With respect to chown tests, I see the same failure in case of Gluster-NFS as well. /opt/qa/tools/posix-testsuite/tests/chown/00.t Failed test: 77 <<<<<<< # when non-super-user calls chown(2) successfully, set-uid and set-gid bits are # removed, except when both uid and gid are equal to -1. # 64 expect 0 create ${n0} 0644 expect 0 chown ${n0} 65534 65533 expect 0 chmod ${n0} 06555 expect 06555 lstat ${n0} mode expect 0 -u 65534 -g 65533,65532 chown ${n0} 65534 65532 expect 0555,65534,65532 lstat ${n0} mode,uid,gid expect 0 chmod ${n0} 06555 expect 06555 lstat ${n0} mode expect 0 -u 65534 -g 65533,65532 -- chown ${n0} -1 65533 expect 0555,65534,65533 lstat ${n0} mode,uid,gid expect 0 chmod ${n0} 06555 expect 06555 lstat ${n0} mode expect 0 -u 65534 -g 65533,65532 -- chown ${n0} -1 -1 case "${os}" in Linux) echo "os = ${os}" expect 0555,65534,65533 lstat ${n0} mode,uid,gid ;; *) expect 06555,65534,65533 lstat ${n0} mode,uid,gid ;; esac >>>>>>>> Last 'expect' in this block is test#77. From the packet trace I have observed that nfs-client never sends 'expect 0 -u 65534 -g 65533,65532 -- chown ${n0} -1 -1' to the server and that has resulted in no change in the mode-bits. This doesn't seem a server issue. Attached the pkt-trace (nfsv3_chown.pcap)

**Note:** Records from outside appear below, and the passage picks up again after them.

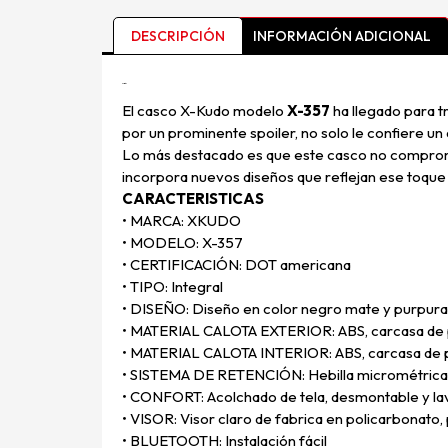
DESCRIPCIÓN
INFORMACIÓN ADICIONAL
Descripción
El casco X-Kudo modelo
X-357
ha llegado para 
por un prominente spoiler, no solo le confiere u
Lo más destacado es que este casco no comprome
incorpora nuevos diseños que reflejan ese toqu
CARACTERISTICAS
• MARCA: XKUDO
• MODELO: X-357
• CERTIFICACIÓN: DOT americana
• TIPO: Integral
• DISEÑO: Diseño en color negro mate y purpura
• MATERIAL CALOTA EXTERIOR: ABS, carcasa de po
• MATERIAL CALOTA INTERIOR: ABS, carcasa de po
• SISTEMA DE RETENCIÓN: Hebilla micrométrica
• CONFORT: Acolchado de tela, desmontable y la
• VISOR: Visor claro de fabrica en policarbonato,
• BLUETOOTH: Instalación fácil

>>>> /opt/qa/tools/posix-testsuite/tests/open/07.t (Wstat: 0 Tests: 23 Failed: 3) Failed tests: 5, 7, 9 These are the expected failures with respect to NFSv4. Got same results using kernel-NFS as well. expect 0 -u 65534 -g 65534 create ${n1} 0644 expect 0 -u 65534 -g 65534 chmod ${n1} 0477 expect EACCES -u 65534 -g 65534 open ${n1} O_RDONLY,O_TRUNC (FAIL) expect 0 -u 65534 -g 65534 chmod ${n1} 0747 expect EACCES -u 65533 -g 65534 open ${n1} O_RDONLY,O_TRUNC (FAIL) expect 0 -u 65534 -g 65534 chmod ${n1} 0774 expect EACCES -u 65533 -g 65533 open ${n1} O_RDONLY,O_TRUNC (FAIL) The issue here is that in the test it tries to open the file in O_READ, O_TRUNC mode which should ideally have returned EACCESS. But NFSv4 client maps it to OPEN with 'OPEN4_SHARE_ACCESS_READ' and since the owner has READ permissions, server rightly grants it. That means both chown(00.t - #77) and open(07.t - #5, #7, #9) tests should be marked as Known_Issues.